Your goal: What you hand back must match the records word for word, with no pictures.

Input data:
══════

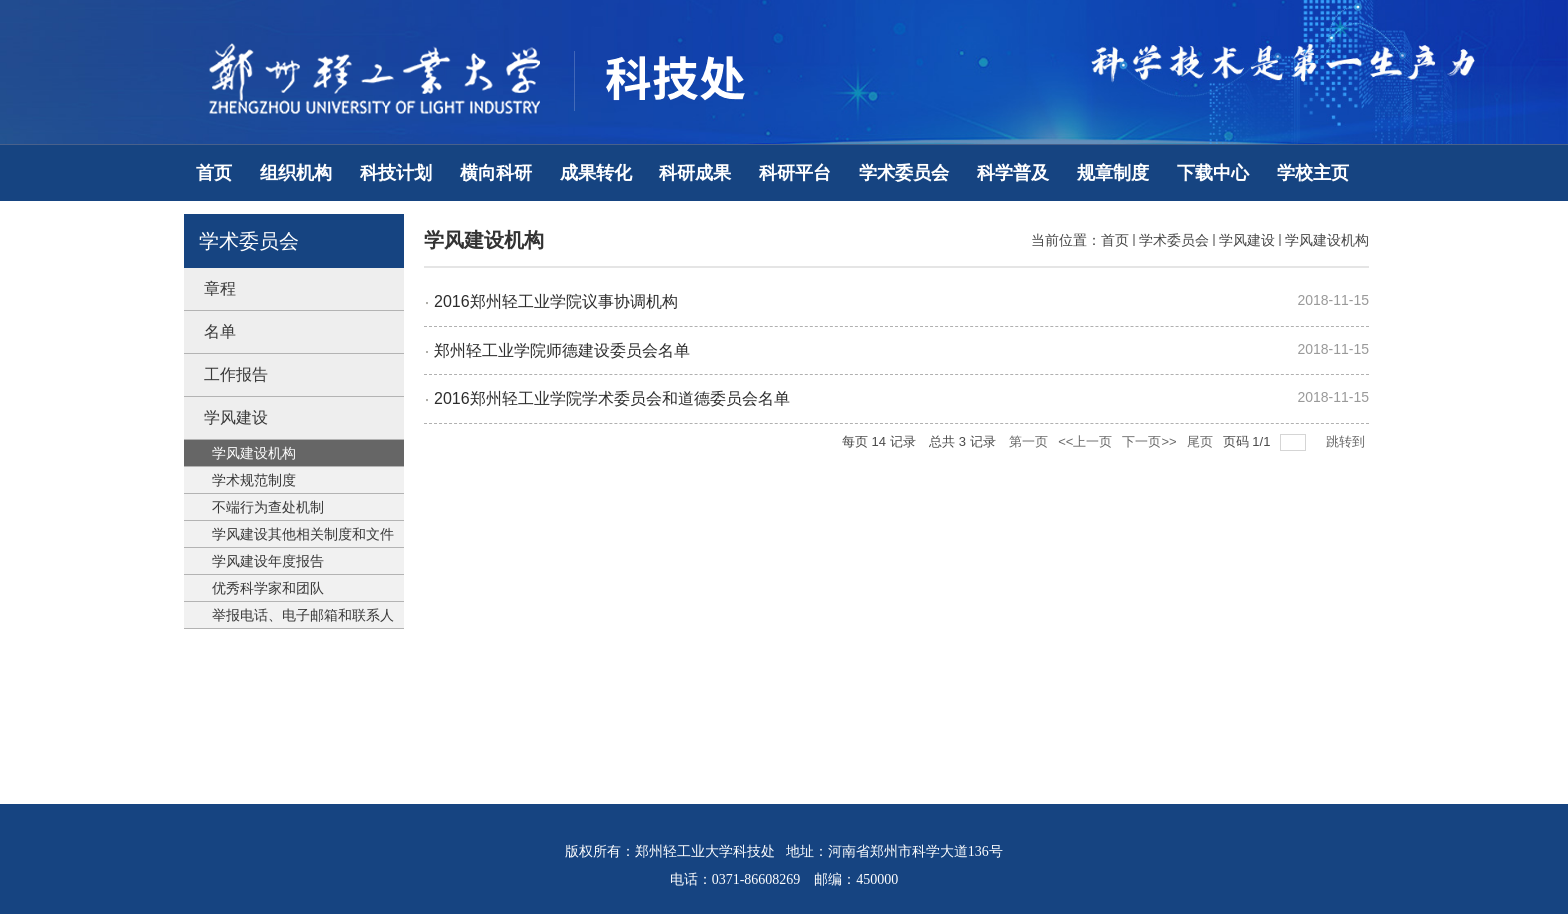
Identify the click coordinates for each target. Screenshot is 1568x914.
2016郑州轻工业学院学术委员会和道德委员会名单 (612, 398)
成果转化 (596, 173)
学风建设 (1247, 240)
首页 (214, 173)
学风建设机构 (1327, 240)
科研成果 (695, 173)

══════

Answer area:
Identify the click coordinates for each target. Screenshot is 1568x914.
2016郑州轻工业学院学术委员会和道德委员会名单 (612, 398)
成果转化 (596, 173)
学风建设 (1247, 240)
首页 (214, 173)
学风建设机构 (1327, 240)
科研成果 (695, 173)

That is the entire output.